Before uploading any potentially malicious attachment, such as a malware sample, place it in an encrypted archive, using the industry standard password of infected. The zip format is preferred for the greatest compatibility.

Please note that attachments uploaded to this site are accessible to anyone who has the URL for it. For sensitive material, use an encrypted archive with a strong password, and place the password in the body of the post.

Traffic Light Protocol (TLP)

The Traffic Light Protocol (TLP) is a set of designations used to ensure
that sensitive information is shared with the correct audience. It
employs four colors to indicate different degrees of sensitivity and the
corresponding sharing considerations to be applied by the recipient(s).

Red

The highest restriction.
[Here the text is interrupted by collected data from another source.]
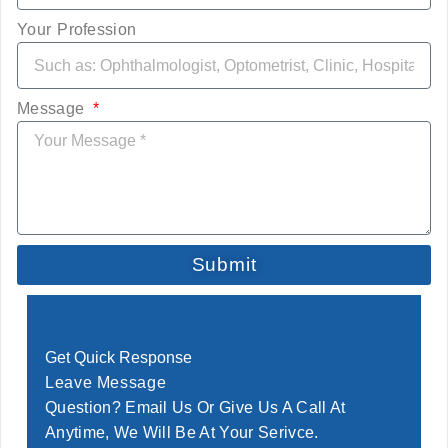
Your Profession
Message
Submit
Get Quick Response
Leave Message
Question? Email Us Or Give Us A Call At
Anytime, We Will Be At Your Serivce.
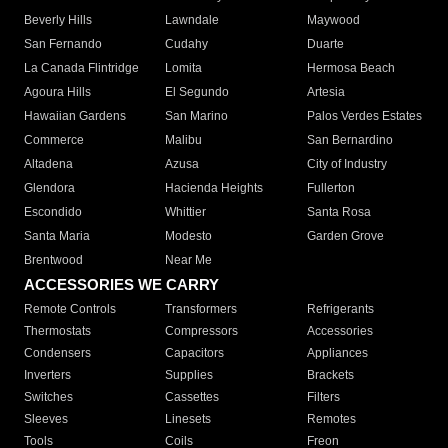
Beverly Hills
Lawndale
Maywood
San Fernando
Cudahy
Duarte
La Canada Flintridge
Lomita
Hermosa Beach
Agoura Hills
El Segundo
Artesia
Hawaiian Gardens
San Marino
Palos Verdes Estates
Commerce
Malibu
San Bernardino
Altadena
Azusa
City of Industry
Glendora
Hacienda Heights
Fullerton
Escondido
Whittier
Santa Rosa
Santa Maria
Modesto
Garden Grove
Brentwood
Near Me
ACCESSORIES WE CARRY
Remote Controls
Transformers
Refrigerants
Thermostats
Compressors
Accessories
Condensers
Capacitors
Appliances
Inverters
Supplies
Brackets
Switches
Cassettes
Filters
Sleeves
Linesets
Remotes
Tools
Coils
Freon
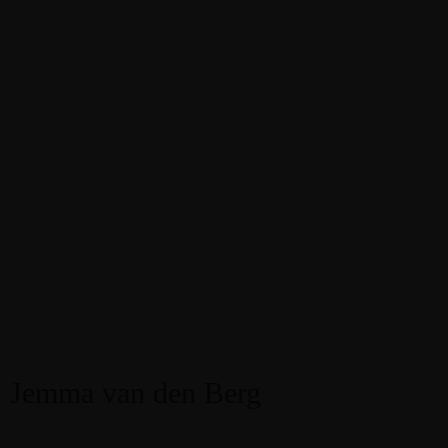
Jemma van den Berg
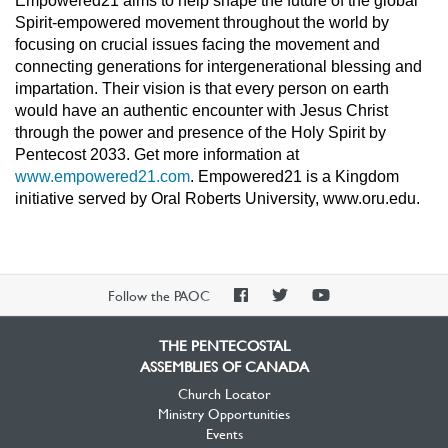
Empowered21 aims to help shape the future of the global
Spirit-empowered movement throughout the world by
focusing on crucial issues facing the movement and
connecting generations for intergenerational blessing and
impartation. Their vision is that every person on earth
would have an authentic encounter with Jesus Christ
through the power and presence of the Holy Spirit by
Pentecost 2033. Get more information at
www.empowered21.com
. Empowered21 is a Kingdom
initiative served by Oral Roberts University, www.oru.edu.
PAOC
PAOC
PAOC
Follow the PAOC
Facebook
Twitter
YouTube
THE PENTECOSTAL
ASSEMBLIES OF CANADA
Church Locator
Ministry Opportunities
Events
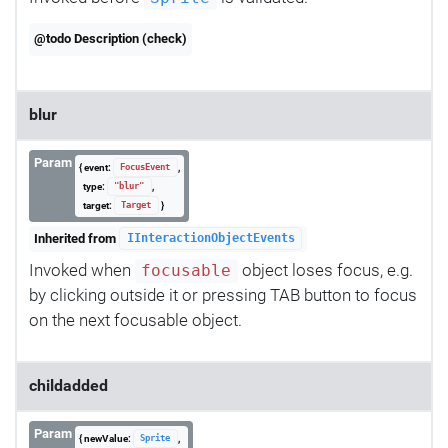
@todo Description (check)
blur
Param
{ event:
,
FocusEvent
type:
,
"blur"
target:
}
Target
Inherited from
IInteractionObjectEvents
Invoked when
object loses focus, e.g.
focusable
by clicking outside it or pressing TAB button to focus
on the next focusable object.
childadded
Param
{ newValue:
,
Sprite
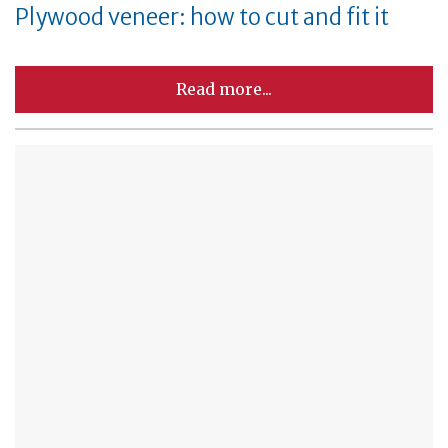
Plywood veneer: how to cut and fit it
Read more...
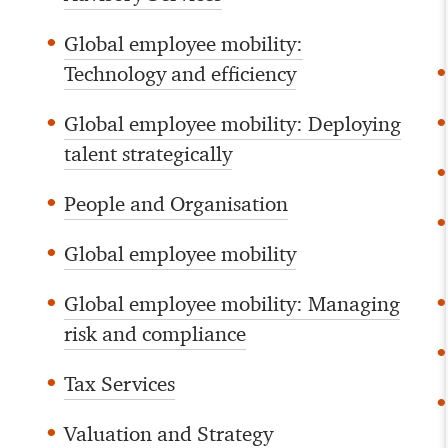
Global employee mobility:
Technology and efficiency
Global employee mobility: Deploying
talent strategically
People and Organisation
Global employee mobility
Global employee mobility: Managing
risk and compliance
Tax Services
Valuation and Strategy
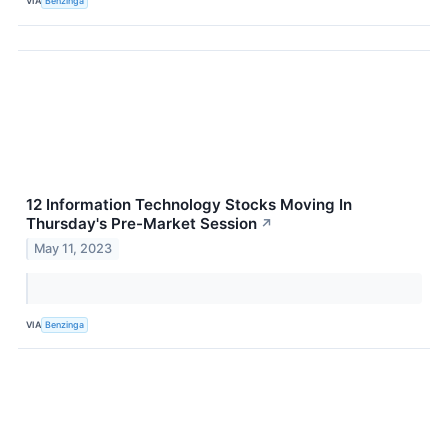
VIA
Benzinga
12 Information Technology Stocks Moving In
Thursday's Pre-Market Session
↗
May 11, 2023
VIA
Benzinga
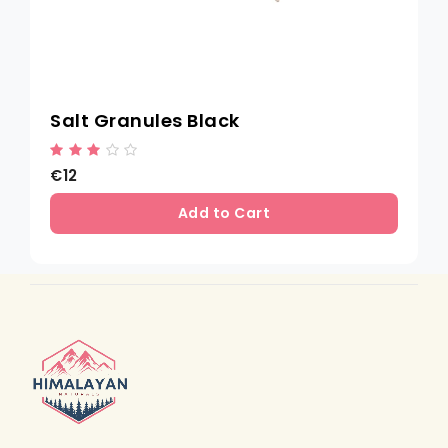
Salt Granules Black
€12
Add to Cart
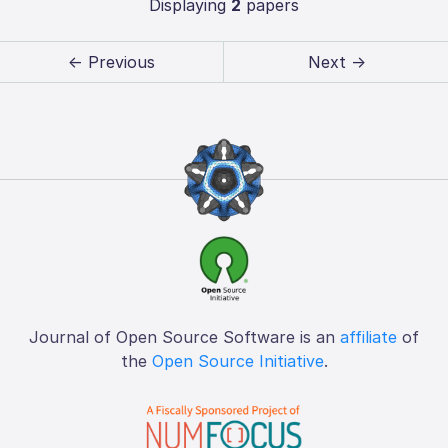
Displaying
2
papers
← Previous
Next →
Journal of Open Source Software is an
affiliate
of
the
Open Source Initiative
.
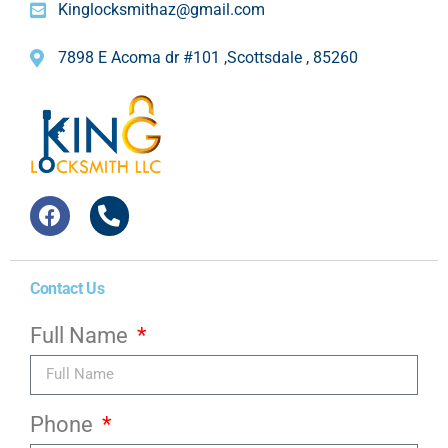
Kinglocksmithaz@gmail.com
7898 E Acoma dr #101 ,Scottsdale , 85260
Contact Us
Full Name
Phone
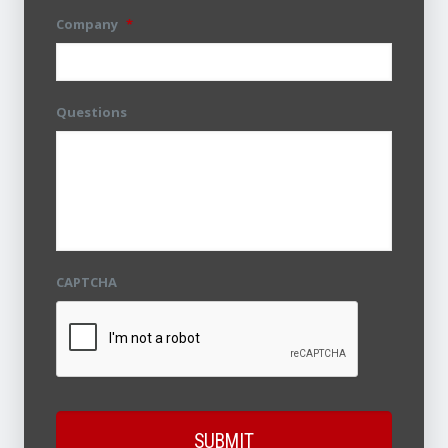
Company
*
Questions
CAPTCHA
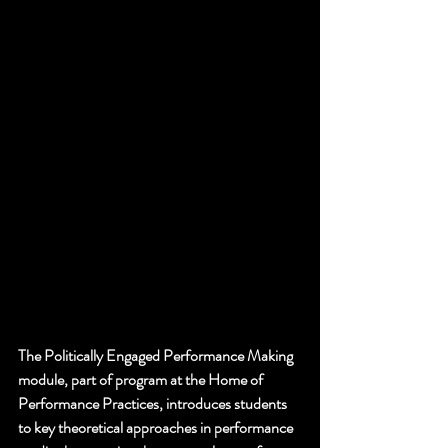
The Politically Engaged Performance Making 
module, part of program at the Home of 
Performance Practices, introduces students 
to key theoretical approaches in performance 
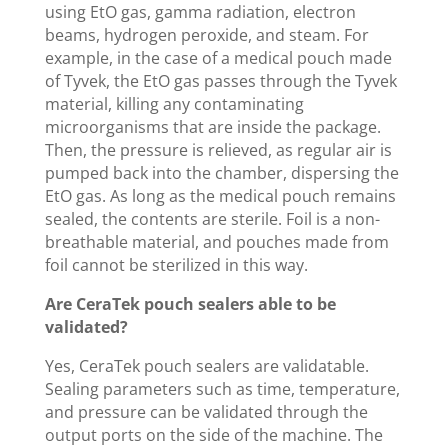
using EtO gas, gamma radiation, electron
beams, hydrogen peroxide, and steam. For
example, in the case of a medical pouch made
of Tyvek, the EtO gas passes through the Tyvek
material, killing any contaminating
microorganisms that are inside the package.
Then, the pressure is relieved, as regular air is
pumped back into the chamber, dispersing the
EtO gas. As long as the medical pouch remains
sealed, the contents are sterile. Foil is a non-
breathable material, and pouches made from
foil cannot be sterilized in this way.
Are CeraTek pouch sealers able to be
validated?
Yes, CeraTek pouch sealers are validatable.
Sealing parameters such as time, temperature,
and pressure can be validated through the
output ports on the side of the machine. The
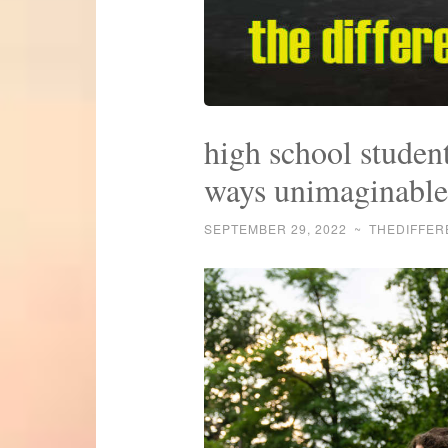
high school student
ways unimaginable
SEPTEMBER 29, 2022
~
THEDIFFE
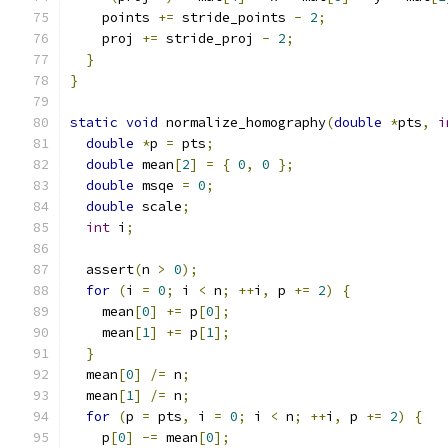
    points 
+=
 stride_points 
-
2
;
    proj 
+=
 stride_proj 
-
2
;
}
}
static
void
 normalize_homography
(
double
*
pts
,
i
double
*
p 
=
 pts
;
double
 mean
[
2
]
=
{
0
,
0
};
double
 msqe 
=
0
;
double
 scale
;
int
 i
;
  assert
(
n 
>
0
);
for
(
i 
=
0
;
 i 
<
 n
;
++
i
,
 p 
+=
2
)
{
    mean
[
0
]
+=
 p
[
0
];
    mean
[
1
]
+=
 p
[
1
];
}
  mean
[
0
]
/=
 n
;
  mean
[
1
]
/=
 n
;
for
(
p 
=
 pts
,
 i 
=
0
;
 i 
<
 n
;
++
i
,
 p 
+=
2
)
{
    p
[
0
]
-=
 mean
[
0
];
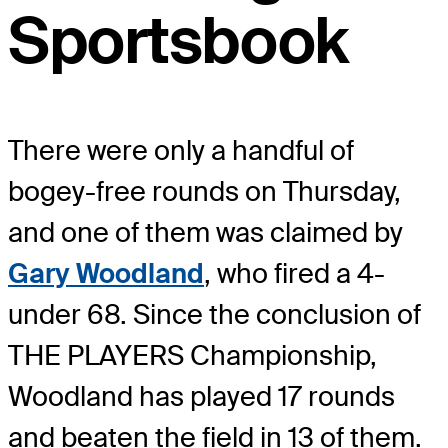
Sportsbook
There were only a handful of
bogey-free rounds on Thursday,
and one of them was claimed by
Gary Woodland
, who fired a 4-
under 68. Since the conclusion of
THE PLAYERS Championship,
Woodland has played 17 rounds
and beaten the field in 13 of them.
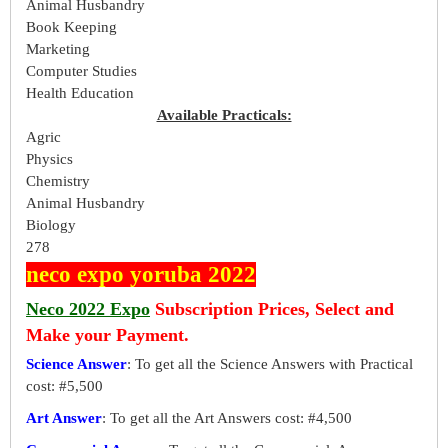
Animal Husbandry
Book Keeping
Marketing
Computer Studies
Health Education
Available Practicals:
Agric
Physics
Chemistry
Animal Husbandry
Biology
278
neco expo yoruba 2022
Neco 2022 Expo
Subscription Prices, Select and
Make your Payment.
Science Answer
: To get all the Science Answers with Practical
cost: #5,500
Art Answer
: To get all the Art Answers cost: #4,500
Information marked TLP: RED cannot be shared with any persons other than who it has been shared with by the information owner.

When should it be used?

Sources may use TLP: RED when information cannot be effectively acted upon by additional parties, and could lead to impacts on a party’s privacy, reputation, or operations if misused.

When should it be shared?

Recipients may not share TLP: RED information with any parties outside of the specific exchange, meeting, or conversation in which it is originally disclosed

Amber

Non-public information that may only be shared within a member’s organization (i.e. employer), and only to those who have a need-to-know (i.e. other security and IT personnel). This information should not be shared on other forums or mailing lists, or with non-member partners or clients.

When should it be used?

Sources may use TLP: AMBER when information requires support to be effectively acted upon, but carries risks to privacy, reputation, or operations if shared outside of the organizations involved.

When should it be shared?

Recipients may only share TLP: AMBER information with members of their
own organization who need to know, and only as widely as necessary to
act on that information.

Green

Non-public information that may be shared on other closed, security-related forums or mailing lists, or with non-member partners or clients on need-to-know basis.

When should it be used?

Sources may use TLP: GREEN when information is useful for the awareness of all participating organizations as well as with peers within the broader community or sector.

When should it be shared?

Recipients may share TLP: GREEN information with peers and partner organizations within their sector or community, but not via publicly accessible channels.

White

Information that is public, and/or may be shared publicly.

When should it be used?

Sources may use TLP: WHITE when information carries minimal or no foreseeable risk of misuse, in accordance with applicable rules and procedures for public release.

When should it be shared?

TLP: WHITE information may be distributed without restriction, subject to copyright controls.

Source: DHS

Violation of the TLP/classified restrictions will result in permanent account suspension.